I am not talking about our memories of significant events: weddings, births, funerals, graduation ceremonies. No wonder I can bring up the scene of dad coming back to mom’s side at the hospital, delivering the news of the last unborn brother. Or by the time Mom came home from the hospital, her maternity gown indicating her advanced pregnancy and her glassy eyes, to tell me that daddy was dead. It was a beautiful April morning. I remember it because time seemed like a mockery to me when I was 11; it should have been dark and stormy.

Opinion columnist

Jackie Calms

Jackie Calmes brings a critical look to the national political scene. She has decades of experience covering the White House and Congress.

No, the lasting memories I’m referring to are those that attach and persist for no apparent reason, things that simply “make an impression,” as the appropriate saying goes. One of these memories in particular comes back to me often around Thanksgiving Day. This is the exhortation I have heard more than once from great aunts and uncles at large family gatherings, delivered with the utmost seriousness but perhaps with a hint of teasing to the little girl before them: “There are two things you don’t discuss in large groups,” they would tell me. “Politics and religion”.

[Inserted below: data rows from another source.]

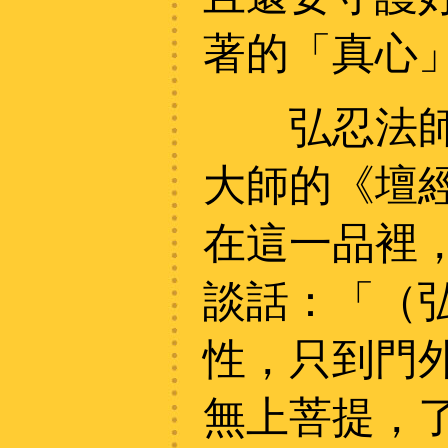
著的「真心
弘忍法師還
大師的《壇
在這一品裡
談話：「（
性，只到門
無上菩提，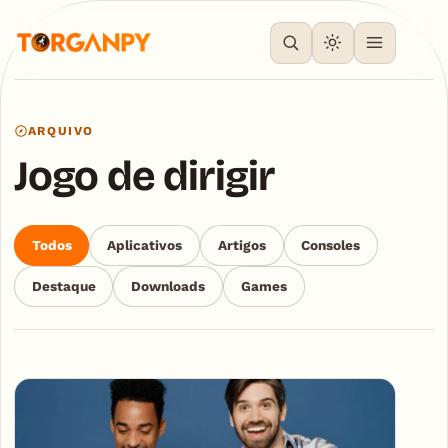
ARQUIVO
Jogo de dirigir
Todos
Aplicativos
Artigos
Consoles
Destaque
Downloads
Games
Articles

I don’t remember them explaining their so-called words of wisdom, or that I asked. But I thought about it a lot. I thought the adult advice mainly reflected that we were Catholics in a predominantly Protestant community, many of whom apparently thought we Catholics and our rituals were strange, even subversive.

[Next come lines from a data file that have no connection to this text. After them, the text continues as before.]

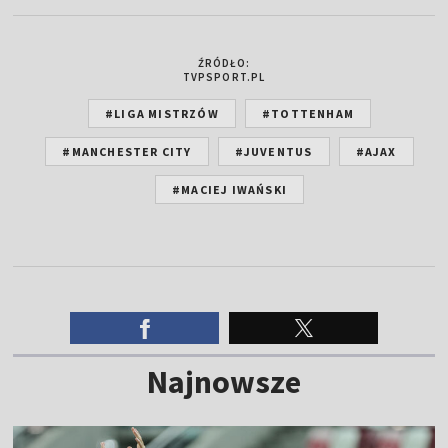
ŹRÓDŁO:
TVPSPORT.PL
#LIGA MISTRZÓW
#TOTTENHAM
#MANCHESTER CITY
#JUVENTUS
#AJAX
#MACIEJ IWAŃSKI
Najnowsze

My awareness of anti-Catholic animosity came from an earlier random memory, one that was probably my introduction to politics: At the age of 5, I had once crouched out of sight of a few grown parents who had gathered. around a table, listening as they complained about how Democratic presidential candidate John F. Kennedy would likely lose just because he was Catholic. And Irish, like most of us. The German descendants of the family had their own reason to be wary of politics: they spoke of an anti-German sentiment so deep in Ohio during World War I that the state banned the teaching of the language.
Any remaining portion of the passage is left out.